__TO DO__
Leaving out all images, return the entries below exactly.

□ □ □ □ □ □ □

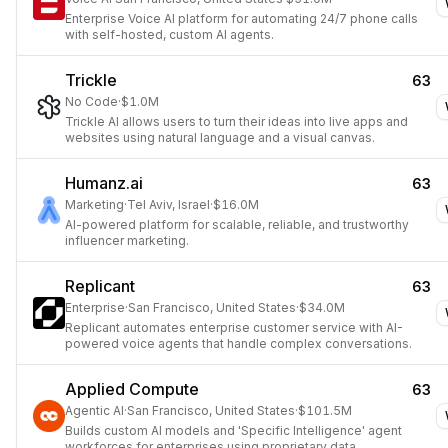
Enterprise Voice AI platform for automating 24/7 phone calls
with self-hosted, custom AI agents.
Trickle
63
No Code
·
$1.0M
Trickle AI allows users to turn their ideas into live apps and
websites using natural language and a visual canvas.
Humanz.ai
63
Marketing
·
Tel Aviv, Israel
·
$16.0M
AI-powered platform for scalable, reliable, and trustworthy
influencer marketing.
Replicant
63
Enterprise
·
San Francisco, United States
·
$34.0M
Replicant automates enterprise customer service with AI-
powered voice agents that handle complex conversations.
Applied Compute
63
Agentic AI
·
San Francisco, United States
·
$101.5M
Builds custom AI models and 'Specific Intelligence' agent
workforces for enterprises using proprietary data.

□ □ □ □ □ □ □

__TASK SOLUTION__
Enterprise Voice AI platform for automating 24/7 phone calls
with self-hosted, custom AI agents.
Trickle
63
No Code
·
$1.0M
Trickle AI allows users to turn their ideas into live apps and
websites using natural language and a visual canvas.
Humanz.ai
63
Marketing
·
Tel Aviv, Israel
·
$16.0M
AI-powered platform for scalable, reliable, and trustworthy
influencer marketing.
Replicant
63
Enterprise
·
San Francisco, United States
·
$34.0M
Replicant automates enterprise customer service with AI-
powered voice agents that handle complex conversations.
Applied Compute
63
Agentic AI
·
San Francisco, United States
·
$101.5M
Builds custom AI models and 'Specific Intelligence' agent
workforces for enterprises using proprietary data.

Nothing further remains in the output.